The defendant's appeal is dismissed.

Reasons

1. The summary of the grounds for appeal (misunderstanding of facts) is erroneous in the misapprehension of the facts that the Defendant simply sold ice ice cream and work, and lent juice to customers who want to be juice cream without compensation, and thus, the lower court convicted the Defendant, even though he did not sell food after cooking and selling it, thereby adversely affecting the conclusion of the judgment.

2. According to Article 21 subparagraph 8 (a) of the Enforcement Decree of the Food Sanitation Act based on delegation of Article 36 (2) of the Food Sanitation Act, "business of cooking and selling mainly foods, ice cream, etc., or cooking and selling foods such as scambling and selling foods, etc., or cooking and selling foods such as scambling and scaming stores." Here, the business of cooking and selling tea refers to "business of cooking and selling tea" in light of the standards for facilities of food entertainment businesses prescribed in the Enforcement Rule of the Food Sanitation Act.
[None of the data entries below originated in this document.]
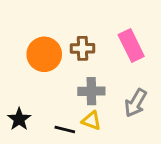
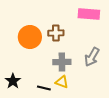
pink rectangle: (131, 45) -> (89, 14), moved, turned -60
gray arrow: (136, 103) -> (92, 57), moved

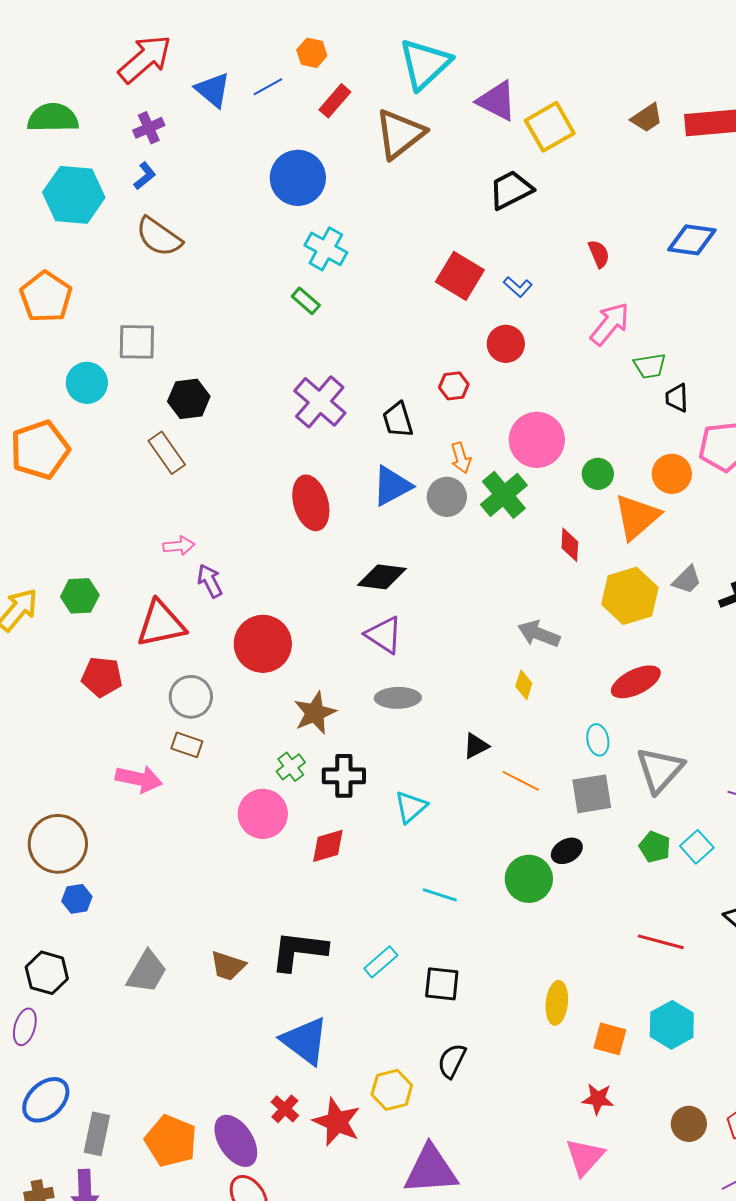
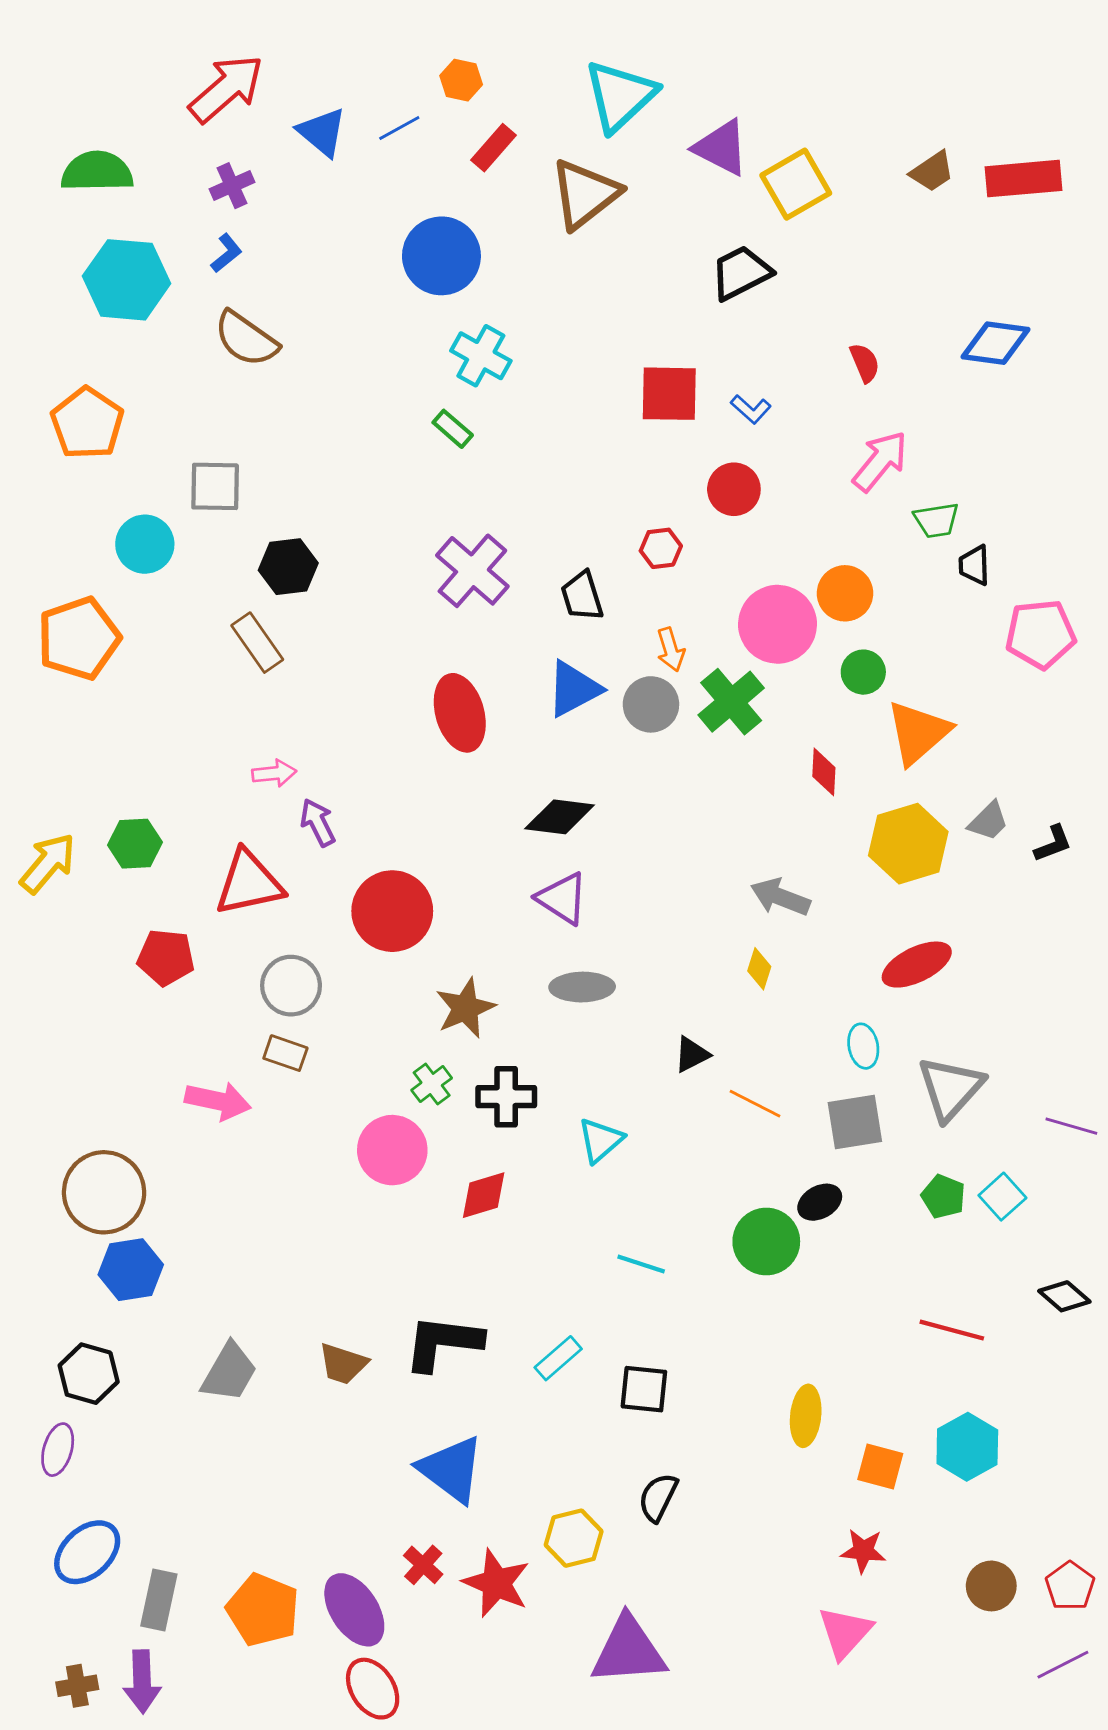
red square: (460, 276) -> (669, 394), turned -30
orange circle: (672, 474) -> (845, 593), moved
blue hexagon: (77, 899) -> (131, 1270), size x1.5

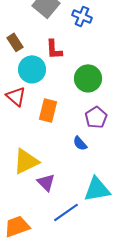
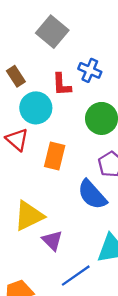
blue cross: (82, 16) -> (90, 70), moved
blue semicircle: (80, 143) -> (92, 195), size x1.8

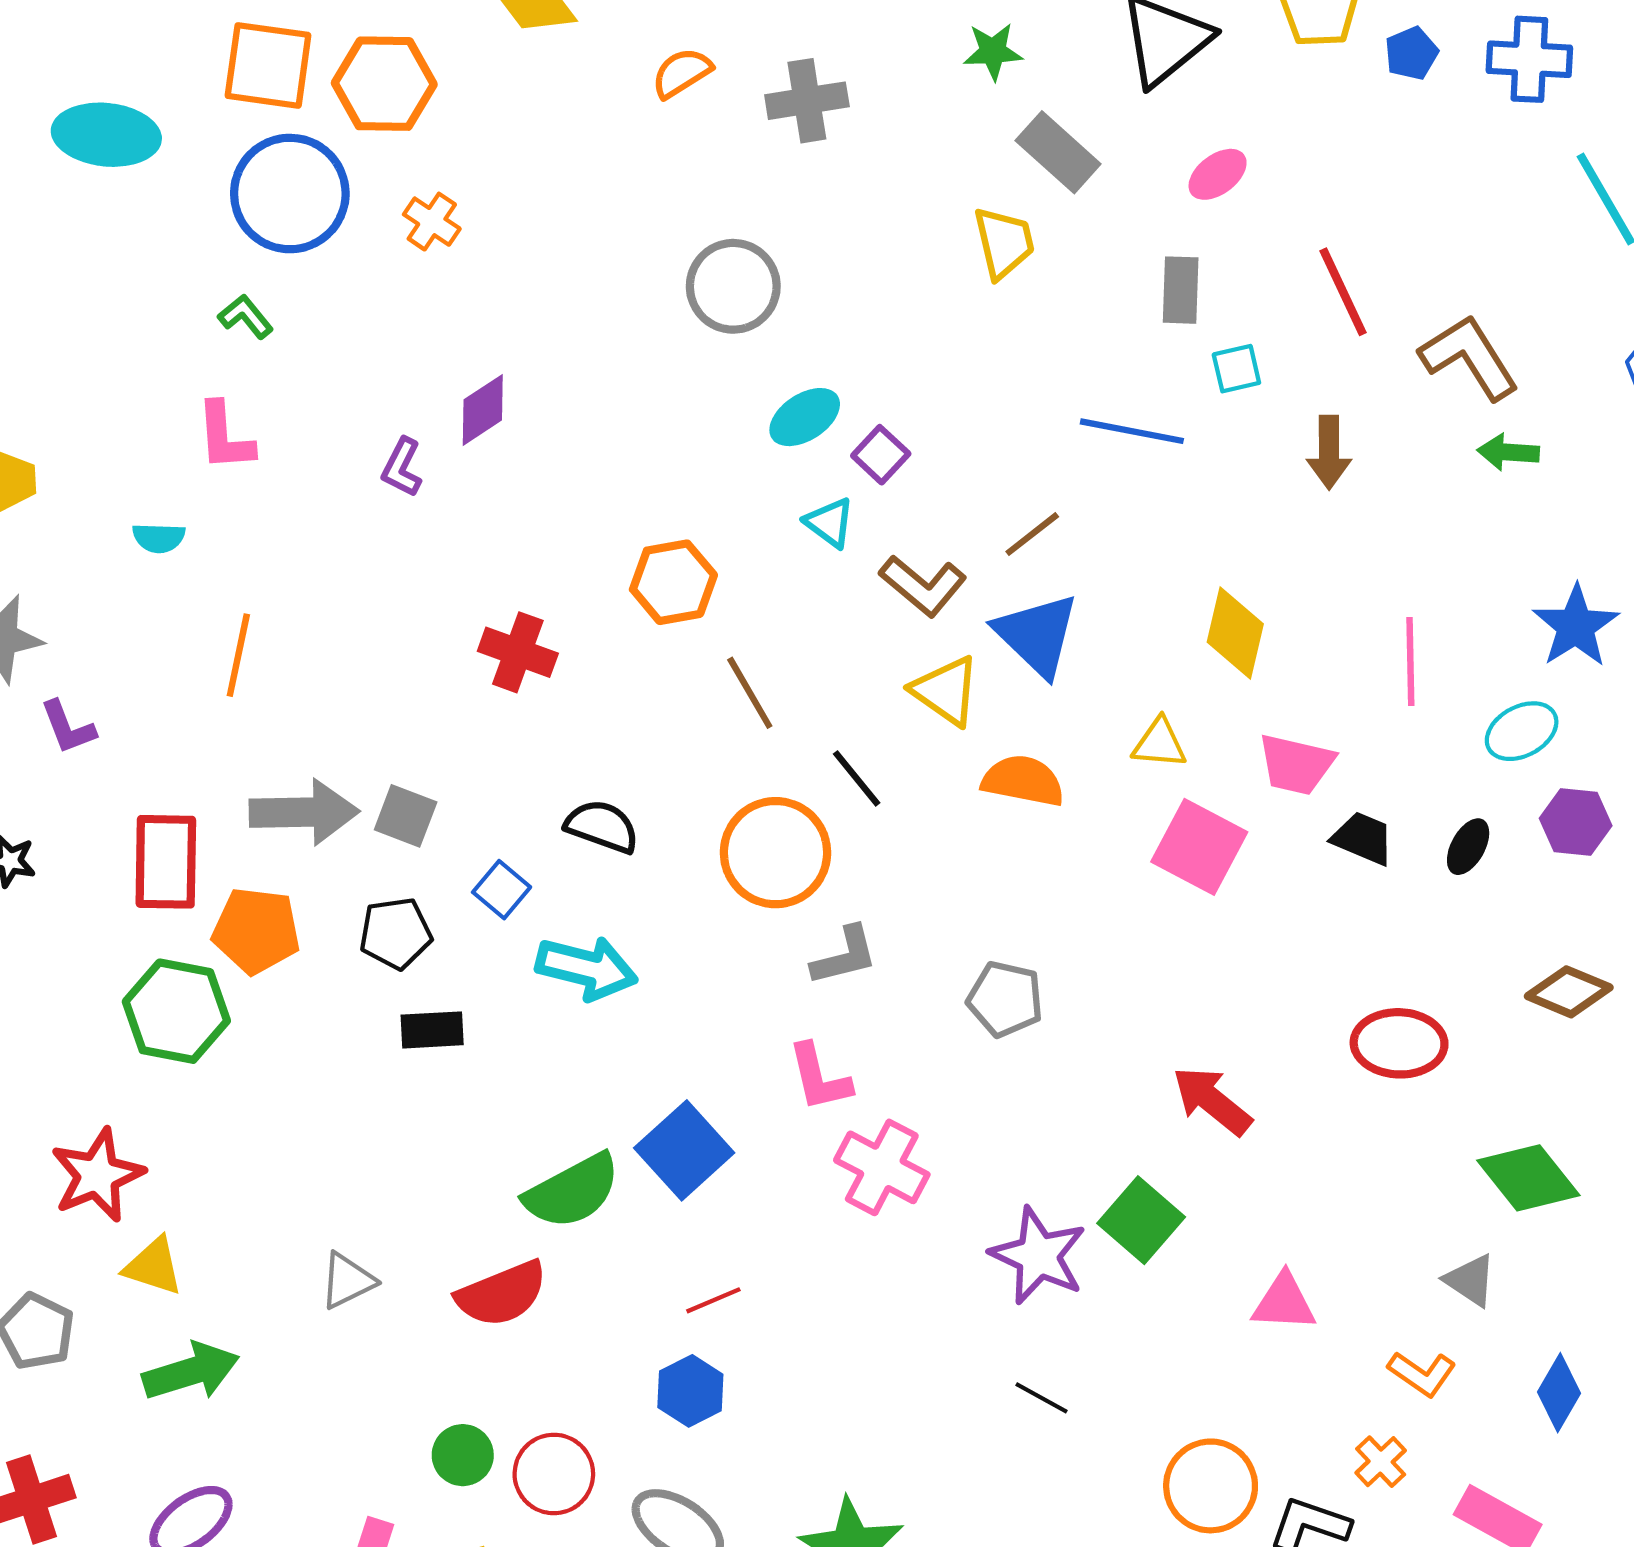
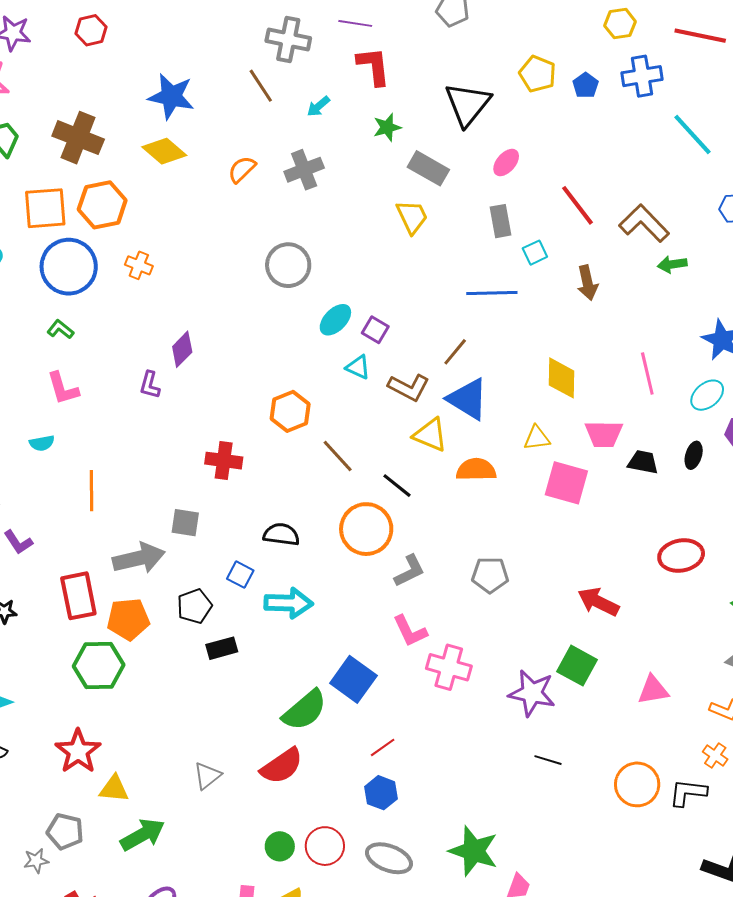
gray square: (406, 816) -> (185, 523), moved

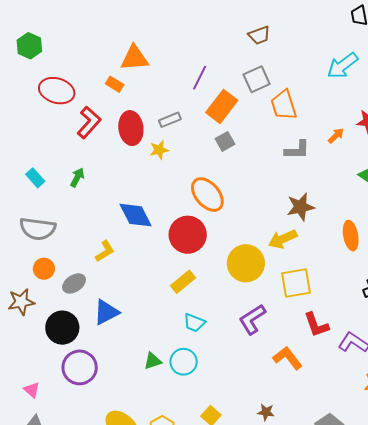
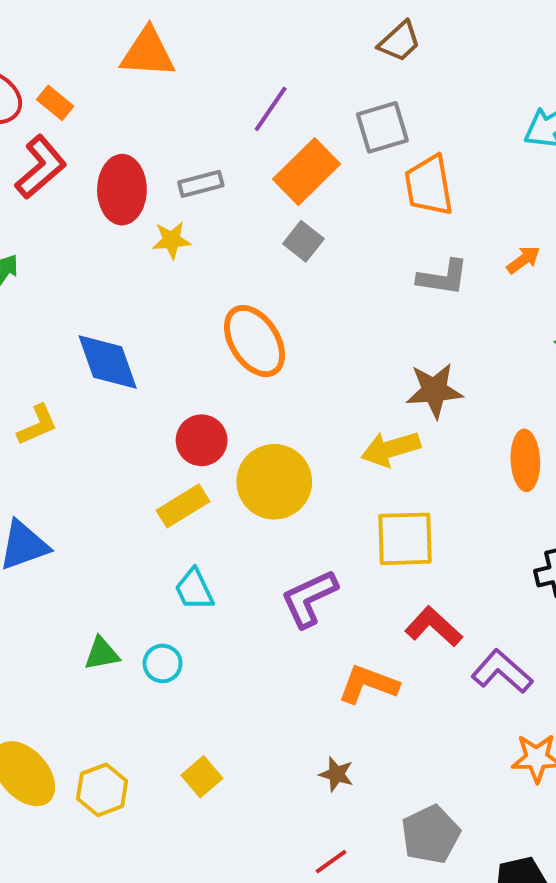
brown trapezoid: (259, 35) -> (400, 41), turned -30
orange rectangle: (115, 84) -> (55, 103), moved
gray square: (225, 141) -> (303, 241), turned -30
red circle: (188, 235) -> (202, 440), moved, size x0.7
yellow circle: (246, 263) -> (274, 482), moved
cyan trapezoid: (194, 323) -> (194, 590), turned 35
red L-shape: (316, 325) -> (434, 627), turned 144
orange L-shape: (288, 358) -> (368, 684), turned -40
cyan circle: (184, 362) -> (163, 663), size x0.7
brown star: (266, 412) -> (336, 774), moved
However, the issue of whether certain acts correspond to "cambling" should be determined by considering various circumstances such as the type and nature of foods to be handled, the method of handling them, main contents of business, etc., and whether the act in question may cause harm to sanitation caused by food, or have influence on national health due to food nutrition.

According to the evidence duly adopted and examined by the court below, the defendant was equipped with facilities such as freezing 1, cooling 2, and sapex in a two-dimensional space in the trade name of "C", and sold sirens, monmons, Lemons, Bana, etc., and a daily ice cream, etc., and the defendant posted a notice on "Meapmarks 2,00 won, 100 won, 200 won, and 10 days."